Records from a data collection:
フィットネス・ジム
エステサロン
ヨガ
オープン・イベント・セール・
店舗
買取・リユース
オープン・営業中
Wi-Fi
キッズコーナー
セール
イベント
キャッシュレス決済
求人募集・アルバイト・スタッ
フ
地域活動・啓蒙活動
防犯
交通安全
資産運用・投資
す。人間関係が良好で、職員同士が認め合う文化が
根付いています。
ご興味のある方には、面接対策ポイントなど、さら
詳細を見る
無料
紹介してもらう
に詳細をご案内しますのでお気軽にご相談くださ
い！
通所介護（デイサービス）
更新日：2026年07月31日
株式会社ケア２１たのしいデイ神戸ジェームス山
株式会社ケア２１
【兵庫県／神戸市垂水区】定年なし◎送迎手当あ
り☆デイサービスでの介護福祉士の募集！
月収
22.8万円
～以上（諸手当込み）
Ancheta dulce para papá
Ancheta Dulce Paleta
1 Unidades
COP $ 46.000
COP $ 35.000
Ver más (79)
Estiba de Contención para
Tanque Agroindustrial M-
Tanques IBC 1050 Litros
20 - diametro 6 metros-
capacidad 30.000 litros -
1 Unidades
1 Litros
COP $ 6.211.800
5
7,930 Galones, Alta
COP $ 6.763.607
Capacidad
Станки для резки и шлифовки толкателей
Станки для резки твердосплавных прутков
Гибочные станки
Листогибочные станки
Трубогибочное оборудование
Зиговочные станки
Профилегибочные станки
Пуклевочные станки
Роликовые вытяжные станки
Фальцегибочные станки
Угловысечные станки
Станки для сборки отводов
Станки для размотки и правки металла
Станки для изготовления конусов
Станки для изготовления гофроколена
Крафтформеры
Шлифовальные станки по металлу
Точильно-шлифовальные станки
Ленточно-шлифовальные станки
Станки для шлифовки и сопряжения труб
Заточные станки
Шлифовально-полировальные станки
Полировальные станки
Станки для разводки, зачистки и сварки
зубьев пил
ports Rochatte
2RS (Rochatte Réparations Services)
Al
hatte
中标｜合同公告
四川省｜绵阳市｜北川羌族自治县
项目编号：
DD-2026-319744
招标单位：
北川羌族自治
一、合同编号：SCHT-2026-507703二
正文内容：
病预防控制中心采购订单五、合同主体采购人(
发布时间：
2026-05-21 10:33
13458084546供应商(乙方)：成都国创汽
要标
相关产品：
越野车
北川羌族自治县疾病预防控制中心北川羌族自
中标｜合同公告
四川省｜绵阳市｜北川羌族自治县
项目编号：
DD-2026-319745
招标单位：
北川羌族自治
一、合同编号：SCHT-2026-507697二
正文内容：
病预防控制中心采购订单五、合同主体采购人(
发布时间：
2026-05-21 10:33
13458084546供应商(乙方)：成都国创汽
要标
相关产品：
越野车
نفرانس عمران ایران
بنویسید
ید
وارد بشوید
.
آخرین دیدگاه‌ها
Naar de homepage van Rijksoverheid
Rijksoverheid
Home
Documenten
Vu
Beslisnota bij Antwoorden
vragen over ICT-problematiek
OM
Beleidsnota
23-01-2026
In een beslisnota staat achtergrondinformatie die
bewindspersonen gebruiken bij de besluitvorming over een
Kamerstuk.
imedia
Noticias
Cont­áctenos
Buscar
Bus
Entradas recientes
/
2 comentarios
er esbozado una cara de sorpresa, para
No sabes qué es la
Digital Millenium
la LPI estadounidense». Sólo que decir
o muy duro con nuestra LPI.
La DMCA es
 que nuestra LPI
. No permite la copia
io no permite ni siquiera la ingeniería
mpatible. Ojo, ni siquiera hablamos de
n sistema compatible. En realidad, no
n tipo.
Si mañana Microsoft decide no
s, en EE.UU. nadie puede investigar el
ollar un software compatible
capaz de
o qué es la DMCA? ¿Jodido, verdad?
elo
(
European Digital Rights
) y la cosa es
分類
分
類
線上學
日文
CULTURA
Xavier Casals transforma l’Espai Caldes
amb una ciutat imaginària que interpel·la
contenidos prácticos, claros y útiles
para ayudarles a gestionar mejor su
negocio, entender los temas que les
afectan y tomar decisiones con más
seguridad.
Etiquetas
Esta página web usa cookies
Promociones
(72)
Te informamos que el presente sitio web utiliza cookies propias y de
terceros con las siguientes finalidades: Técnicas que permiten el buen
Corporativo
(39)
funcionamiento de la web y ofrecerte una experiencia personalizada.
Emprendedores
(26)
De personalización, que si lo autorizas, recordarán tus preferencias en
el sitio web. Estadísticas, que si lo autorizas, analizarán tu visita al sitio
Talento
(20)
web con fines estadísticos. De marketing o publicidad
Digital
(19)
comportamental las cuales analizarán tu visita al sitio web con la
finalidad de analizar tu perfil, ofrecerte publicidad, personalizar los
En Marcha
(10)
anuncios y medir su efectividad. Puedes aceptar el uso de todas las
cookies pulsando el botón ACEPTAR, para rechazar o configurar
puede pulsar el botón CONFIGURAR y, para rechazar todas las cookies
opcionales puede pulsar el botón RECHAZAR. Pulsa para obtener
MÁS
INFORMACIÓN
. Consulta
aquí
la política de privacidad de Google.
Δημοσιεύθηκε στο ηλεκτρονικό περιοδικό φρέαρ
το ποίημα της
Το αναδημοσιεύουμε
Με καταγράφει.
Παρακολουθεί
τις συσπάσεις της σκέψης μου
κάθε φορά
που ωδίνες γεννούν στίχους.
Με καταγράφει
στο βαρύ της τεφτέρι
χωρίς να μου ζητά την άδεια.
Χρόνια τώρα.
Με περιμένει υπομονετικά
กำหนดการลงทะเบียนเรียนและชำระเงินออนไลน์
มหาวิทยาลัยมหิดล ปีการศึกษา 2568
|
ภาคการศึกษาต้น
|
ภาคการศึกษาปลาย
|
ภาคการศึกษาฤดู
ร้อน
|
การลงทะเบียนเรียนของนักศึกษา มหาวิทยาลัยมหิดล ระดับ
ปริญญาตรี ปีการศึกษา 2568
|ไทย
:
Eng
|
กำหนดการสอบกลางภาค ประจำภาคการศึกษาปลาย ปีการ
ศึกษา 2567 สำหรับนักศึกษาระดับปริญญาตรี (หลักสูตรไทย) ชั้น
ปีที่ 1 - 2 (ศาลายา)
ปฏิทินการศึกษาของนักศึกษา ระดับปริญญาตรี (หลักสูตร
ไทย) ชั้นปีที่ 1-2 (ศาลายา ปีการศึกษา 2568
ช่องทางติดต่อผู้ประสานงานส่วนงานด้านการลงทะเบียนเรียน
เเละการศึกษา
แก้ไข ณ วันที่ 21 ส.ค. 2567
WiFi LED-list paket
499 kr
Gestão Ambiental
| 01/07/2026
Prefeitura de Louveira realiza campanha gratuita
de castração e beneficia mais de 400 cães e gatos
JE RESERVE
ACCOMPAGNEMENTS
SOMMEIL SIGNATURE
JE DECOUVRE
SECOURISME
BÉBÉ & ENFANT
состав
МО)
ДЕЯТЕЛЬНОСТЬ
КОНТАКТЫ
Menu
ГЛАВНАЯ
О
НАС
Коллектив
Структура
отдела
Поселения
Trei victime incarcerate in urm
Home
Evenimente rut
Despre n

● Task details:
The required result is an identical copy of the records above.

● Task response:
フィットネス・ジム
エステサロン
ヨガ
オープン・イベント・セール・
店舗
買取・リユース
オープン・営業中
Wi-Fi
キッズコーナー
セール
イベント
キャッシュレス決済
求人募集・アルバイト・スタッ
フ
地域活動・啓蒙活動
防犯
交通安全
資産運用・投資
す。人間関係が良好で、職員同士が認め合う文化が
根付いています。
ご興味のある方には、面接対策ポイントなど、さら
詳細を見る
無料
紹介してもらう
に詳細をご案内しますのでお気軽にご相談くださ
い！
通所介護（デイサービス）
更新日：2026年07月31日
株式会社ケア２１たのしいデイ神戸ジェームス山
株式会社ケア２１
【兵庫県／神戸市垂水区】定年なし◎送迎手当あ
り☆デイサービスでの介護福祉士の募集！
月収
22.8万円
～以上（諸手当込み）
Ancheta dulce para papá
Ancheta Dulce Paleta
1 Unidades
COP $ 46.000
COP $ 35.000
Ver más (79)
Estiba de Contención para
Tanque Agroindustrial M-
Tanques IBC 1050 Litros
20 - diametro 6 metros-
capacidad 30.000 litros -
1 Unidades
1 Litros
COP $ 6.211.800
5
7,930 Galones, Alta
COP $ 6.763.607
Capacidad
Станки для резки и шлифовки толкателей
Станки для резки твердосплавных прутков
Гибочные станки
Листогибочные станки
Трубогибочное оборудование
Зиговочные станки
Профилегибочные станки
Пуклевочные станки
Роликовые вытяжные станки
Фальцегибочные станки
Угловысечные станки
Станки для сборки отводов
Станки для размотки и правки металла
Станки для изготовления конусов
Станки для изготовления гофроколена
Крафтформеры
Шлифовальные станки по металлу
Точильно-шлифовальные станки
Ленточно-шлифовальные станки
Станки для шлифовки и сопряжения труб
Заточные станки
Шлифовально-полировальные станки
Полировальные станки
Станки для разводки, зачистки и сварки
зубьев пил
ports Rochatte
2RS (Rochatte Réparations Services)
Al
hatte
中标｜合同公告
四川省｜绵阳市｜北川羌族自治县
项目编号：
DD-2026-319744
招标单位：
北川羌族自治
一、合同编号：SCHT-2026-507703二
正文内容：
病预防控制中心采购订单五、合同主体采购人(
发布时间：
2026-05-21 10:33
13458084546供应商(乙方)：成都国创汽
要标
相关产品：
越野车
北川羌族自治县疾病预防控制中心北川羌族自
中标｜合同公告
四川省｜绵阳市｜北川羌族自治县
项目编号：
DD-2026-319745
招标单位：
北川羌族自治
一、合同编号：SCHT-2026-507697二
正文内容：
病预防控制中心采购订单五、合同主体采购人(
发布时间：
2026-05-21 10:33
13458084546供应商(乙方)：成都国创汽
要标
相关产品：
越野车
نفرانس عمران ایران
بنویسید
ید
وارد بشوید
.
آخرین دیدگاه‌ها
Naar de homepage van Rijksoverheid
Rijksoverheid
Home
Documenten
Vu
Beslisnota bij Antwoorden
vragen over ICT-problematiek
OM
Beleidsnota
23-01-2026
In een beslisnota staat achtergrondinformatie die
bewindspersonen gebruiken bij de besluitvorming over een
Kamerstuk.
imedia
Noticias
Cont­áctenos
Buscar
Bus
Entradas recientes
/
2 comentarios
er esbozado una cara de sorpresa, para
No sabes qué es la
Digital Millenium
la LPI estadounidense». Sólo que decir
o muy duro con nuestra LPI.
La DMCA es
 que nuestra LPI
. No permite la copia
io no permite ni siquiera la ingeniería
mpatible. Ojo, ni siquiera hablamos de
n sistema compatible. En realidad, no
n tipo.
Si mañana Microsoft decide no
s, en EE.UU. nadie puede investigar el
ollar un software compatible
capaz de
o qué es la DMCA? ¿Jodido, verdad?
elo
(
European Digital Rights
) y la cosa es
分類
分
類
線上學
日文
CULTURA
Xavier Casals transforma l’Espai Caldes
amb una ciutat imaginària que interpel·la
contenidos prácticos, claros y útiles
para ayudarles a gestionar mejor su
negocio, entender los temas que les
afectan y tomar decisiones con más
seguridad.
Etiquetas
Esta página web usa cookies
Promociones
(72)
Te informamos que el presente sitio web utiliza cookies propias y de
terceros con las siguientes finalidades: Técnicas que permiten el buen
Corporativo
(39)
funcionamiento de la web y ofrecerte una experiencia personalizada.
Emprendedores
(26)
De personalización, que si lo autorizas, recordarán tus preferencias en
el sitio web. Estadísticas, que si lo autorizas, analizarán tu visita al sitio
Talento
(20)
web con fines estadísticos. De marketing o publicidad
Digital
(19)
comportamental las cuales analizarán tu visita al sitio web con la
finalidad de analizar tu perfil, ofrecerte publicidad, personalizar los
En Marcha
(10)
anuncios y medir su efectividad. Puedes aceptar el uso de todas las
cookies pulsando el botón ACEPTAR, para rechazar o configurar
puede pulsar el botón CONFIGURAR y, para rechazar todas las cookies
opcionales puede pulsar el botón RECHAZAR. Pulsa para obtener
MÁS
INFORMACIÓN
. Consulta
aquí
la política de privacidad de Google.
Δημοσιεύθηκε στο ηλεκτρονικό περιοδικό φρέαρ
το ποίημα της
Το αναδημοσιεύουμε
Με καταγράφει.
Παρακολουθεί
τις συσπάσεις της σκέψης μου
κάθε φορά
που ωδίνες γεννούν στίχους.
Με καταγράφει
στο βαρύ της τεφτέρι
χωρίς να μου ζητά την άδεια.
Χρόνια τώρα.
Με περιμένει υπομονετικά
กำหนดการลงทะเบียนเรียนและชำระเงินออนไลน์
มหาวิทยาลัยมหิดล ปีการศึกษา 2568
|
ภาคการศึกษาต้น
|
ภาคการศึกษาปลาย
|
ภาคการศึกษาฤดู
ร้อน
|
การลงทะเบียนเรียนของนักศึกษา มหาวิทยาลัยมหิดล ระดับ
ปริญญาตรี ปีการศึกษา 2568
|ไทย
:
Eng
|
กำหนดการสอบกลางภาค ประจำภาคการศึกษาปลาย ปีการ
ศึกษา 2567 สำหรับนักศึกษาระดับปริญญาตรี (หลักสูตรไทย) ชั้น
ปีที่ 1 - 2 (ศาลายา)
ปฏิทินการศึกษาของนักศึกษา ระดับปริญญาตรี (หลักสูตร
ไทย) ชั้นปีที่ 1-2 (ศาลายา ปีการศึกษา 2568
ช่องทางติดต่อผู้ประสานงานส่วนงานด้านการลงทะเบียนเรียน
เเละการศึกษา
แก้ไข ณ วันที่ 21 ส.ค. 2567
WiFi LED-list paket
499 kr
Gestão Ambiental
| 01/07/2026
Prefeitura de Louveira realiza campanha gratuita
de castração e beneficia mais de 400 cães e gatos
JE RESERVE
ACCOMPAGNEMENTS
SOMMEIL SIGNATURE
JE DECOUVRE
SECOURISME
BÉBÉ & ENFANT
состав
МО)
ДЕЯТЕЛЬНОСТЬ
КОНТАКТЫ
Menu
ГЛАВНАЯ
О
НАС
Коллектив
Структура
отдела
Поселения
Trei victime incarcerate in urm
Home
Evenimente rut
Despre n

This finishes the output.